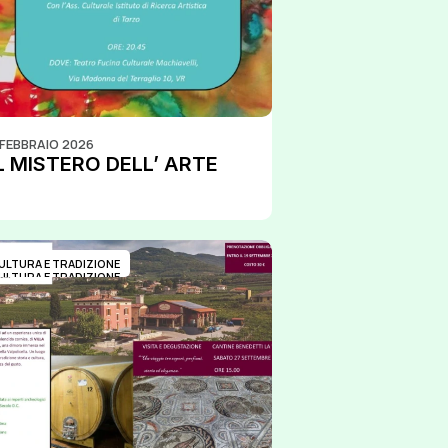
 FEBBRAIO 2026
L MISTERO DELL’ ARTE
ULTURA E TRADIZIONE
ULTURA E TRADIZIONE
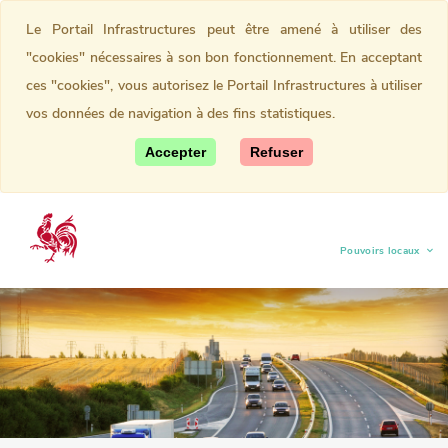
Le Portail Infrastructures peut être amené à utiliser des
"cookies" nécessaires à son bon fonctionnement. En acceptant
ces "cookies", vous autorisez le Portail Infrastructures à utiliser
vos données de navigation à des fins statistiques.
Accepter
Refuser
Pouvoirs locaux
(current)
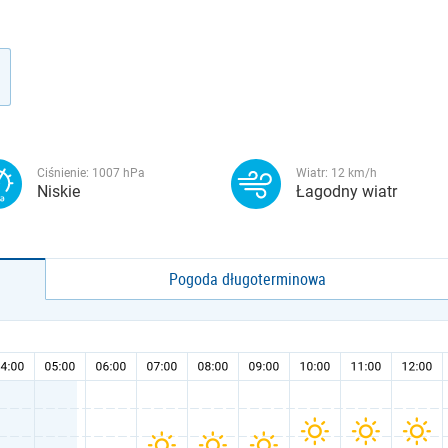
Ciśnienie:
1007
hPa
Wiatr:
12
km/h
Niskie
Łagodny wiatr
Pogoda długoterminowa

EXERCISE » Each line of the records above that includes the string "Infrastructures" should be counted. Report the total alone.

TASK RESULT » 2